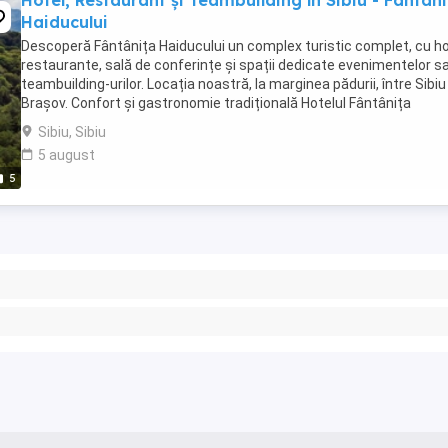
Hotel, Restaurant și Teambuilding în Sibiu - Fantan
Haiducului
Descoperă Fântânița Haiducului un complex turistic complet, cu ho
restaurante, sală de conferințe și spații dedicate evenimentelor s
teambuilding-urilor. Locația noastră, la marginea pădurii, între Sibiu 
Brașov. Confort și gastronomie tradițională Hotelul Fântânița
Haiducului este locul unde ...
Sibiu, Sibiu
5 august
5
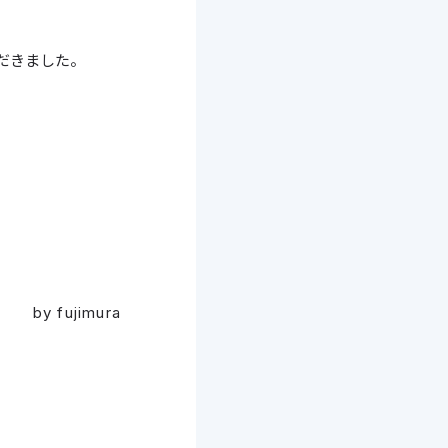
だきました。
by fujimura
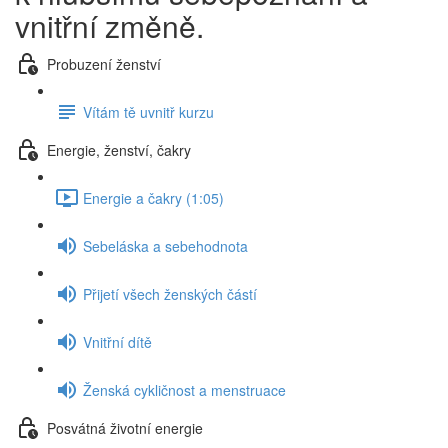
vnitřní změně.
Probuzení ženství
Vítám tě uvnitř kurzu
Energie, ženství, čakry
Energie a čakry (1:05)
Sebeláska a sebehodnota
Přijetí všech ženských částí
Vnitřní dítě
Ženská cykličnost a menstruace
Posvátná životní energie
================
- [EXERCISE DESCRIPTION]: A verbatim copy of the listing is required, with all pictures left out.

- [OUTPUT OF THE TASK]:
Hotel, Restaurant și Teambuilding în Sibiu - Fantan
Haiducului
Descoperă Fântânița Haiducului un complex turistic complet, cu ho
restaurante, sală de conferințe și spații dedicate evenimentelor s
teambuilding-urilor. Locația noastră, la marginea pădurii, între Sibiu 
Brașov. Confort și gastronomie tradițională Hotelul Fântânița
Haiducului este locul unde ...
Sibiu, Sibiu
5 august
5
だきました。
by fujimura
vnitřní změně.
Probuzení ženství
Vítám tě uvnitř kurzu
Energie, ženství, čakry
Energie a čakry (1:05)
Sebeláska a sebehodnota
Přijetí všech ženských částí
Vnitřní dítě
Ženská cykličnost a menstruace
Posvátná životní energie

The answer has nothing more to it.